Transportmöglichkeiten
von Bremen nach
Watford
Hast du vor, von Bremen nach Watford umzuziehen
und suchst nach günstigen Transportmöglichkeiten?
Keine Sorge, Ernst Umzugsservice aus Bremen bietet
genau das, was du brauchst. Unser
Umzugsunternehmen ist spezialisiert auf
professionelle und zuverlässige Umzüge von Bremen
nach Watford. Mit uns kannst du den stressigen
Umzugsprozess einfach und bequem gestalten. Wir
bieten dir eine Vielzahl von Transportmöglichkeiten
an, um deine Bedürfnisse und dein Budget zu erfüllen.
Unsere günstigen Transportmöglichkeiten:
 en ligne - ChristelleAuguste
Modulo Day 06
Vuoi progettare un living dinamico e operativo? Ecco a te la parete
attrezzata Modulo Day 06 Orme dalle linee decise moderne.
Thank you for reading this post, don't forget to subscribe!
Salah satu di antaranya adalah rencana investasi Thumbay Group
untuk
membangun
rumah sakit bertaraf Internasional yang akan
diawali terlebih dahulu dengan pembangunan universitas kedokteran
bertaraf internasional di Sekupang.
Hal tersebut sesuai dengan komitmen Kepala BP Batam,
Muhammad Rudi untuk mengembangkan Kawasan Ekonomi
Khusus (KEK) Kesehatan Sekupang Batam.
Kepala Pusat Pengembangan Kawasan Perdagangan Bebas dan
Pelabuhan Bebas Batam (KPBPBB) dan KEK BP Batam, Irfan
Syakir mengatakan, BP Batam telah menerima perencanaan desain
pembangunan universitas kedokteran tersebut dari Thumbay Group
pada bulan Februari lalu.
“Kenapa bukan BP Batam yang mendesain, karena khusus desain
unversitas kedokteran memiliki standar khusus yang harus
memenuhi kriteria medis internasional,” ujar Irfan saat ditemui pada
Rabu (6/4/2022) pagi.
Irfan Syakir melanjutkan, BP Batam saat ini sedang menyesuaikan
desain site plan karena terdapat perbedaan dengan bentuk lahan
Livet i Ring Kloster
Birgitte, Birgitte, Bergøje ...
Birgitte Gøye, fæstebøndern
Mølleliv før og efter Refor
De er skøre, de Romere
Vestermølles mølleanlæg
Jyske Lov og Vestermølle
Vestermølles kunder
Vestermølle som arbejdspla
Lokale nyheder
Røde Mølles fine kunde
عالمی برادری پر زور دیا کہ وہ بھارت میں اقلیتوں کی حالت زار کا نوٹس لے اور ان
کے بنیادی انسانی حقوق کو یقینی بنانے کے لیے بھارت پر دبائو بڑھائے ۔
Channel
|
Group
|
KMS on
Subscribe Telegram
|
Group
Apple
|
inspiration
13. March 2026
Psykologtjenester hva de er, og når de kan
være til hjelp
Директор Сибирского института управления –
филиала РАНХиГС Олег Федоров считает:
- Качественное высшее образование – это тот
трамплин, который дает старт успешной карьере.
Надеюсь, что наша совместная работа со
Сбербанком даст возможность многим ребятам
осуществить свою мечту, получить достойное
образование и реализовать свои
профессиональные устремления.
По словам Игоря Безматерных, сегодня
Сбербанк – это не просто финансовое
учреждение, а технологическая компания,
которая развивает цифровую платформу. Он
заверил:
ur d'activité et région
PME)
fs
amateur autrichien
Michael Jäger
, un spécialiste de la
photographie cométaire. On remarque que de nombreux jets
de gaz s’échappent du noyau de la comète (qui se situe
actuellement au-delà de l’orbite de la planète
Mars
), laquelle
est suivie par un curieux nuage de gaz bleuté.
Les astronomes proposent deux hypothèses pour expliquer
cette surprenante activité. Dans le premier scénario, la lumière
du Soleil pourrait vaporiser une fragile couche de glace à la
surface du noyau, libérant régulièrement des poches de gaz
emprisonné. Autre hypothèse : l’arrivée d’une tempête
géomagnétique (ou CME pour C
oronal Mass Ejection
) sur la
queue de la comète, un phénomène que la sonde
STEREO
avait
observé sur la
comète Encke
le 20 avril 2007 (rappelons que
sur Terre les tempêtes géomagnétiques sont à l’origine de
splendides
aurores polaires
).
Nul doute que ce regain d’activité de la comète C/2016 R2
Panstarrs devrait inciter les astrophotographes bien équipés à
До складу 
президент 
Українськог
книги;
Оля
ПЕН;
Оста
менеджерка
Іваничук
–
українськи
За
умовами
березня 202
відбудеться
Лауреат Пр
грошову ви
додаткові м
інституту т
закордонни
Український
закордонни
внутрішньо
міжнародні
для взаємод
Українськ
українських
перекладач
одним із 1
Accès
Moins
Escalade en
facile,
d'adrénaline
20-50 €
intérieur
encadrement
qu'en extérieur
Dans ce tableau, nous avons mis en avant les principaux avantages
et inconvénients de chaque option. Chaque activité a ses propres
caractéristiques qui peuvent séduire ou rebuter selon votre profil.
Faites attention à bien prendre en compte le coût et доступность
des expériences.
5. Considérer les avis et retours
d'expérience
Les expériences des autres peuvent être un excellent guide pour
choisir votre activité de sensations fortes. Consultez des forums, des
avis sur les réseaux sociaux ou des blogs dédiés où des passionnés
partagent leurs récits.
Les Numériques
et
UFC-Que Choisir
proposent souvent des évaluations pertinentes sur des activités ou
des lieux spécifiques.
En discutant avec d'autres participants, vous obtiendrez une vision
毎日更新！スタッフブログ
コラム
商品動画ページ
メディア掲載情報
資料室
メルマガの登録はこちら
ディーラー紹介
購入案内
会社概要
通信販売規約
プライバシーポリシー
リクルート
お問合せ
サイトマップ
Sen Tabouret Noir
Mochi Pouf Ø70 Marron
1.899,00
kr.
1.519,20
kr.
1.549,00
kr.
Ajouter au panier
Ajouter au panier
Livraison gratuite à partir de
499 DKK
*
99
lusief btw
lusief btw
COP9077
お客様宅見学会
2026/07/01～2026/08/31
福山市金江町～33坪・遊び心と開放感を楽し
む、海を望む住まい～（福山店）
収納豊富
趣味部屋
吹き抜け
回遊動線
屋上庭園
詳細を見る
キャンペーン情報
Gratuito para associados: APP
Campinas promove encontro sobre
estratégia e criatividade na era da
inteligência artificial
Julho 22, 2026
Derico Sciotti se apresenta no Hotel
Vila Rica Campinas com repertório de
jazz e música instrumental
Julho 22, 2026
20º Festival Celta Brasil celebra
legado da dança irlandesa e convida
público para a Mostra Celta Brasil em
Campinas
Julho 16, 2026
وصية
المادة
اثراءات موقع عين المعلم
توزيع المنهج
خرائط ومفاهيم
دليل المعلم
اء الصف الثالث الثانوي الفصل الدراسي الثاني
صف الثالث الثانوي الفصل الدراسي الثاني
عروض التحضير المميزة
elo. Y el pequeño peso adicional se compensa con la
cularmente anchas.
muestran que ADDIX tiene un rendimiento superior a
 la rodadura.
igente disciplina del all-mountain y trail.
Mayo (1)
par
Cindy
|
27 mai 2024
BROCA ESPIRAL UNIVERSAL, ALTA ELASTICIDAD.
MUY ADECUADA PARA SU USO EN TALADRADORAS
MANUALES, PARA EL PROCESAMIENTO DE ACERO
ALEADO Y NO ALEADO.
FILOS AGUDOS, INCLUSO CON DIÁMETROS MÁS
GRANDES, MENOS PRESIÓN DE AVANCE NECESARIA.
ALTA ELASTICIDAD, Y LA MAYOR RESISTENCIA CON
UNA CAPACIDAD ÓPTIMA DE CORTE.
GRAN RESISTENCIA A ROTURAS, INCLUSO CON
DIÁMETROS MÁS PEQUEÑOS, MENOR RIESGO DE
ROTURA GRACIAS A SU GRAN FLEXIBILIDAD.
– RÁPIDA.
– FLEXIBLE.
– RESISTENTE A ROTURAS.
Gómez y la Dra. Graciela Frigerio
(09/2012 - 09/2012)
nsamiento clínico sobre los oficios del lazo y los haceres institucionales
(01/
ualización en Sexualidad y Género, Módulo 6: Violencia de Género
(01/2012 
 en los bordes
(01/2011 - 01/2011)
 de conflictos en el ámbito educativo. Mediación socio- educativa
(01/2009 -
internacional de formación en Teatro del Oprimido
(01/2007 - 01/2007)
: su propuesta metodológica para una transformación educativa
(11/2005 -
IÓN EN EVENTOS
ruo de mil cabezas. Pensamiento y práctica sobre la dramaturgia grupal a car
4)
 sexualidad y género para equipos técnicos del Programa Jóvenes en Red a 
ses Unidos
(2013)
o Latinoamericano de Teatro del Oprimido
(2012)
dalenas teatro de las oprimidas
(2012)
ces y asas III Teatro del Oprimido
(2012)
━━━━
• **REQUIRED ACTION**:
Check each line of the listing above, and copy it if it contains the word "bertaraf".

• **REPLY TO THE TASK**:
rumah sakit bertaraf Internasional yang akan
bertaraf internasional di Sekupang.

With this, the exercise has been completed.